Where a line of the entries holds the string "LOGIN", copy that line.

▶ INFORMATION GIVEN
((

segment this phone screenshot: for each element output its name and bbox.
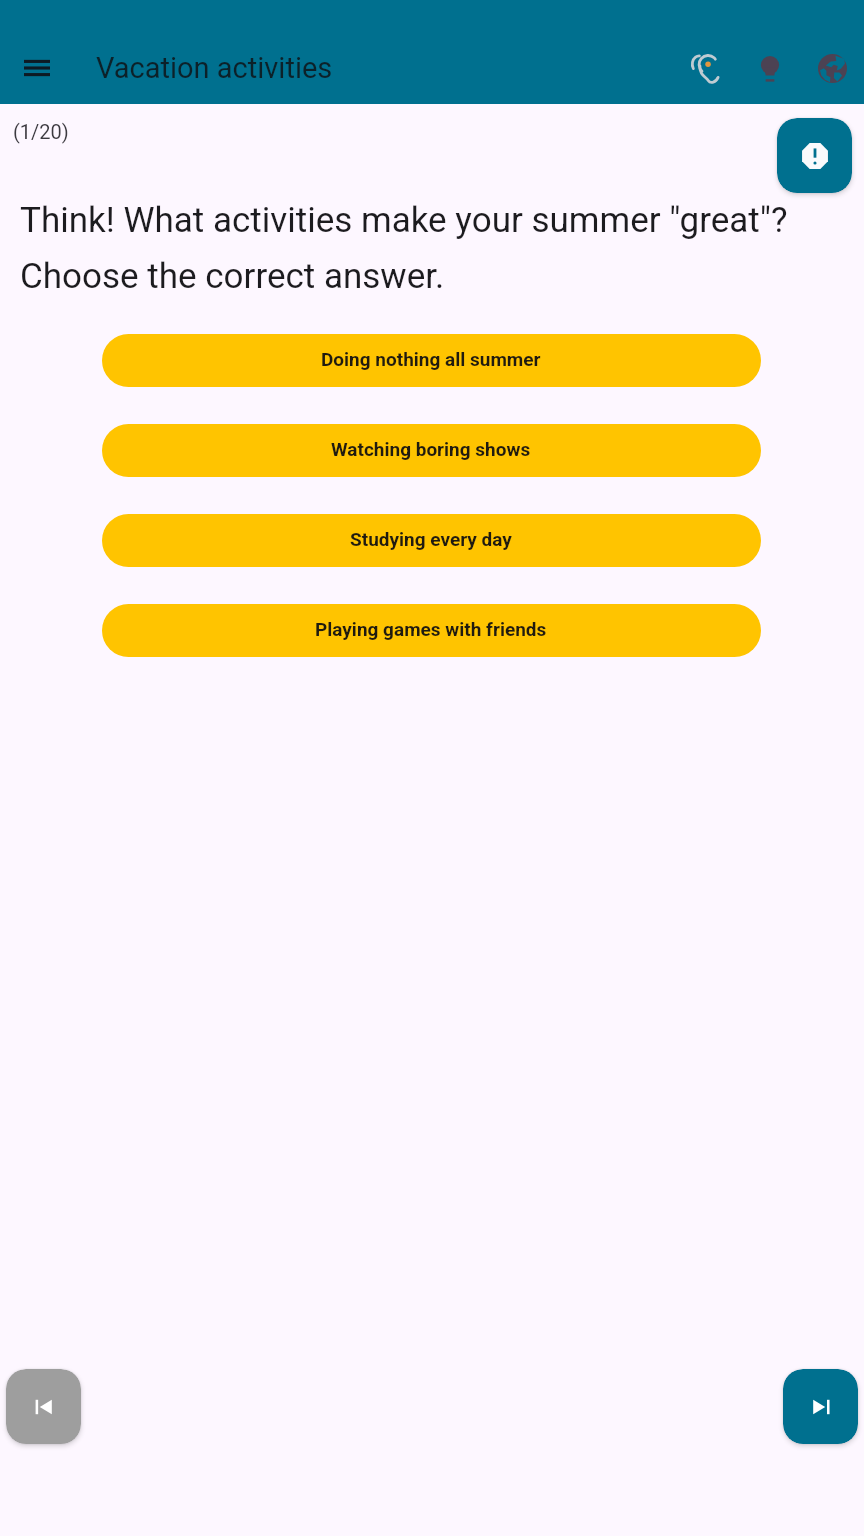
button[interactable]: Doing nothing all summer [102, 334, 761, 387]
staticText: Playing games with friends [315, 618, 547, 640]
button[interactable]: Next question [783, 1369, 858, 1444]
staticText: Vacation activities [96, 51, 333, 85]
button[interactable]: Previous question [6, 1369, 81, 1444]
staticText: Studying every day [350, 528, 512, 550]
button[interactable]: Hint [738, 37, 801, 100]
staticText: (1/20) [13, 120, 69, 143]
staticText: Watching boring shows [331, 438, 531, 460]
button[interactable]: Playing games with friends [102, 604, 761, 657]
staticText: Think! What activities make your summer … [20, 200, 820, 296]
button[interactable]: Language [801, 37, 864, 100]
staticText: Doing nothing all summer [321, 348, 541, 370]
button[interactable]: Menu [11, 42, 63, 94]
button[interactable]: Report [777, 118, 852, 193]
button[interactable]: Watching boring shows [102, 424, 761, 477]
button[interactable]: Studying every day [102, 514, 761, 567]
button[interactable]: Hearing [675, 37, 738, 100]
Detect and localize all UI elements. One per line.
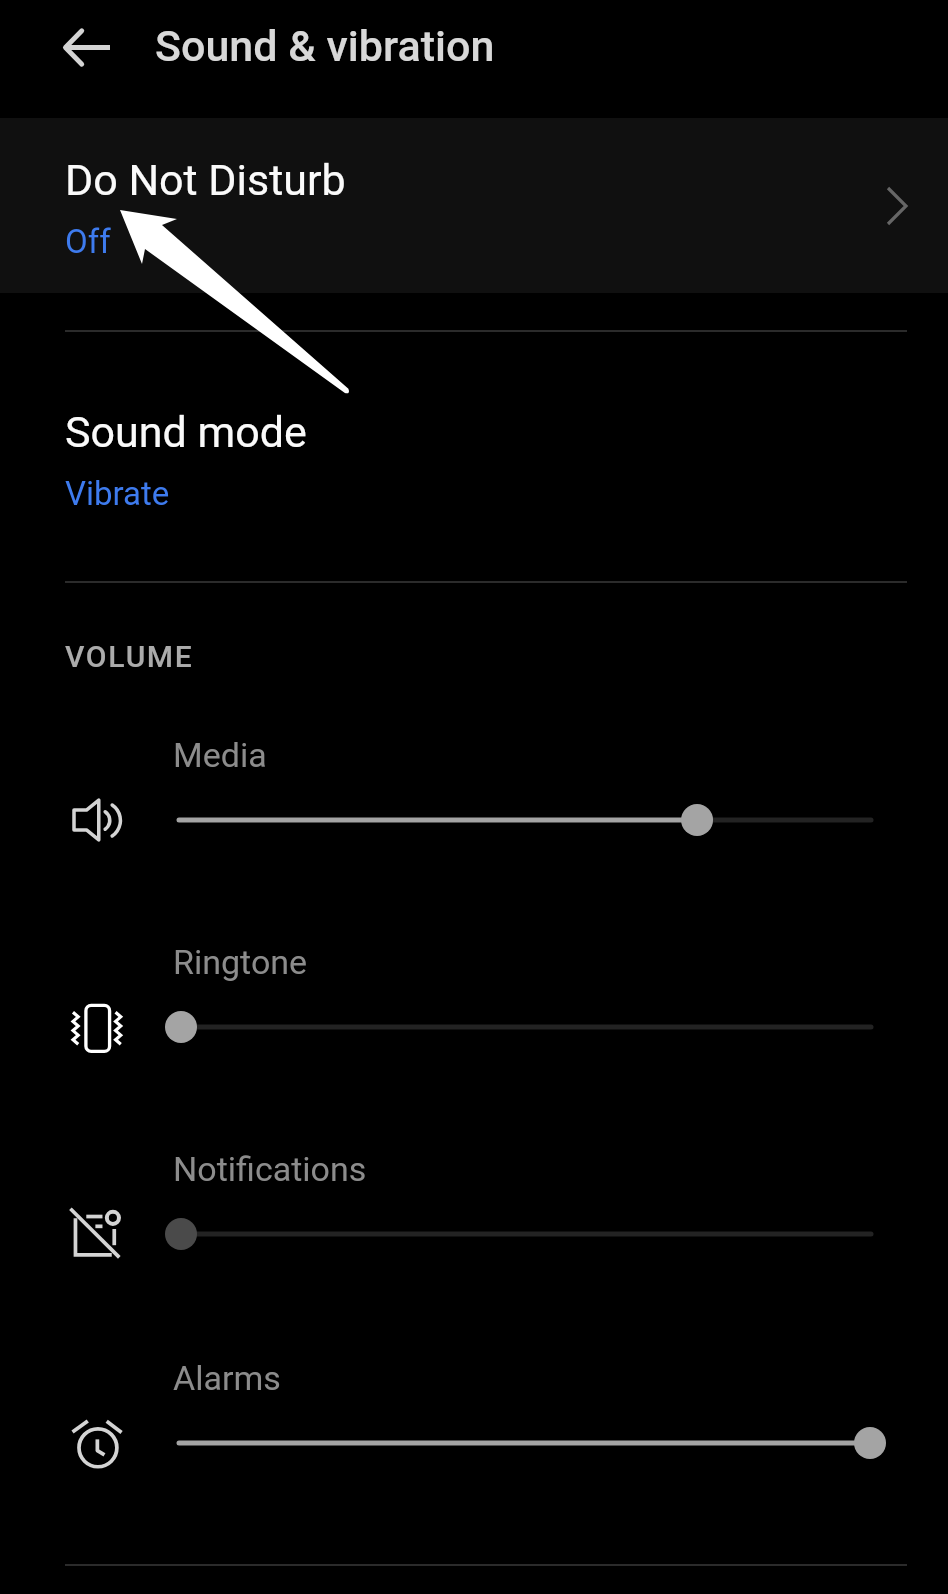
staticText: Do Not Disturb bbox=[65, 155, 346, 205]
button[interactable]: Back bbox=[40, 1, 132, 93]
staticText: VOLUME bbox=[65, 639, 194, 674]
staticText: Vibrate bbox=[65, 474, 170, 513]
button[interactable]: Ringtone bbox=[0, 917, 948, 1117]
button[interactable]: Sound mode bbox=[0, 331, 948, 579]
button[interactable]: Media bbox=[0, 710, 948, 910]
staticText: Notifications bbox=[173, 1149, 367, 1189]
button[interactable]: Do Not Disturb bbox=[0, 118, 948, 293]
staticText: Media bbox=[173, 735, 267, 775]
staticText: Alarms bbox=[173, 1358, 281, 1398]
button[interactable]: Notifications bbox=[0, 1124, 948, 1324]
staticText: Ringtone bbox=[173, 942, 308, 982]
staticText: Sound mode bbox=[65, 407, 307, 457]
staticText: Off bbox=[65, 222, 111, 261]
staticText: Sound & vibration bbox=[155, 21, 495, 71]
button[interactable]: Alarms bbox=[0, 1333, 948, 1533]
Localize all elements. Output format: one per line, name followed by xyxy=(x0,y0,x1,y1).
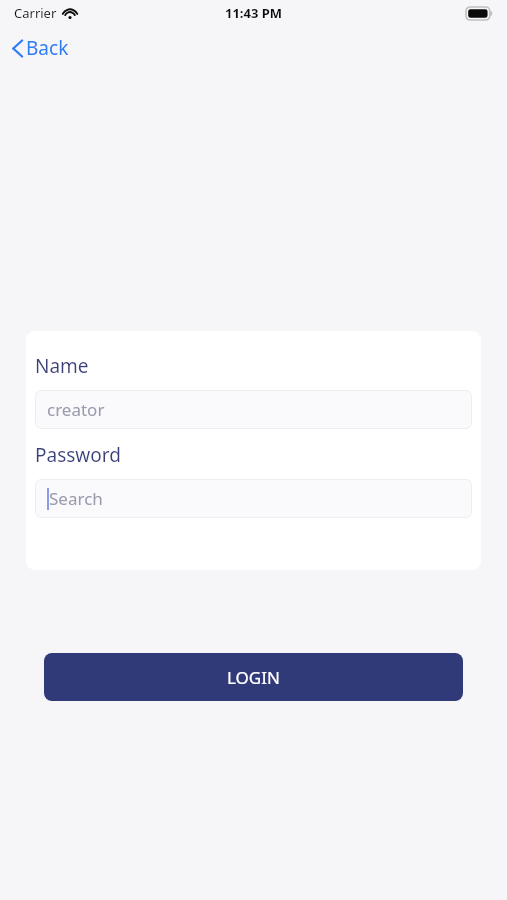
button[interactable]: Search xyxy=(35,479,472,518)
button[interactable]: LOGIN xyxy=(44,653,463,701)
staticText: Search xyxy=(49,487,103,510)
staticText: LOGIN xyxy=(227,666,280,689)
button[interactable]: creator xyxy=(35,390,472,429)
staticText: creator xyxy=(47,398,105,421)
other: Wi-Fi xyxy=(62,7,78,19)
staticText: Password xyxy=(35,442,121,468)
other: Battery xyxy=(466,7,493,20)
button[interactable]: Back xyxy=(0,31,79,65)
staticText: Back xyxy=(26,35,69,61)
staticText: Name xyxy=(35,353,89,379)
other: Back xyxy=(12,39,23,58)
staticText: Carrier xyxy=(14,4,57,22)
staticText: 11:43 PM xyxy=(225,4,283,22)
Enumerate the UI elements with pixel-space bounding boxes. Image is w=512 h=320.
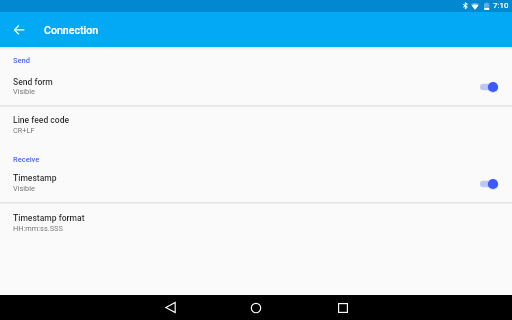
staticText: Connection <box>44 24 99 36</box>
button[interactable]: Navigate up <box>0 12 30 47</box>
staticText: Visible <box>13 184 35 193</box>
staticText: Send <box>13 56 30 65</box>
button[interactable]: Home <box>236 295 276 320</box>
button[interactable] <box>0 165 512 203</box>
button[interactable]: Back <box>150 295 190 320</box>
staticText: Receive <box>13 155 40 164</box>
button[interactable] <box>0 68 512 106</box>
staticText: Visible <box>13 87 35 96</box>
staticText: CR+LF <box>13 126 35 135</box>
staticText: Timestamp format <box>13 213 85 223</box>
staticText: Timestamp <box>13 173 57 183</box>
button[interactable]: Recent apps <box>323 295 363 320</box>
staticText: HH:mm:ss.SSS <box>13 224 63 233</box>
staticText: 7:10 <box>493 1 509 10</box>
button[interactable] <box>0 106 512 144</box>
staticText: Send form <box>13 77 53 87</box>
staticText: Line feed code <box>13 115 70 125</box>
button[interactable] <box>0 204 512 242</box>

))

▶ ANSWER SECTION
button[interactable]: LOGIN xyxy=(44,653,463,701)
staticText: LOGIN xyxy=(227,666,280,689)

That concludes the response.